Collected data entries
****************

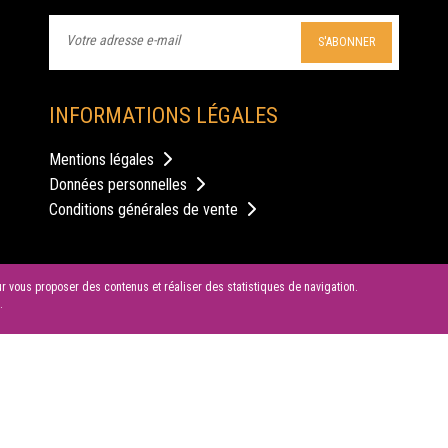
anniversaire au chateau
sp
S'ABONNER
Le Château de la Garrigue à Villemur-sur-Tarn vous
Le
propose ses différentes salles pour l'organisation de
sa
votre soirée d'anniversaire.
so
INFORMATIONS LÉGALES
Mentions légales
ns
Données personnelles
Conditions générales de vente
our vous proposer des contenus et réaliser des statistiques de navigation.
.
© 2026 SAS LES CYGNES NOIRS | Tous droits réservés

****************

> _WHAT YOU WILL DO_
Each entry above is to be written out exactly. The pictures stay out.

> _RESPONSE TO THE EXERCISE_
anniversaire au chateau
sp
S'ABONNER
Le Château de la Garrigue à Villemur-sur-Tarn vous
Le
propose ses différentes salles pour l'organisation de
sa
votre soirée d'anniversaire.
so
INFORMATIONS LÉGALES
Mentions légales
ns
Données personnelles
Conditions générales de vente
our vous proposer des contenus et réaliser des statistiques de navigation.
.
© 2026 SAS LES CYGNES NOIRS | Tous droits réservés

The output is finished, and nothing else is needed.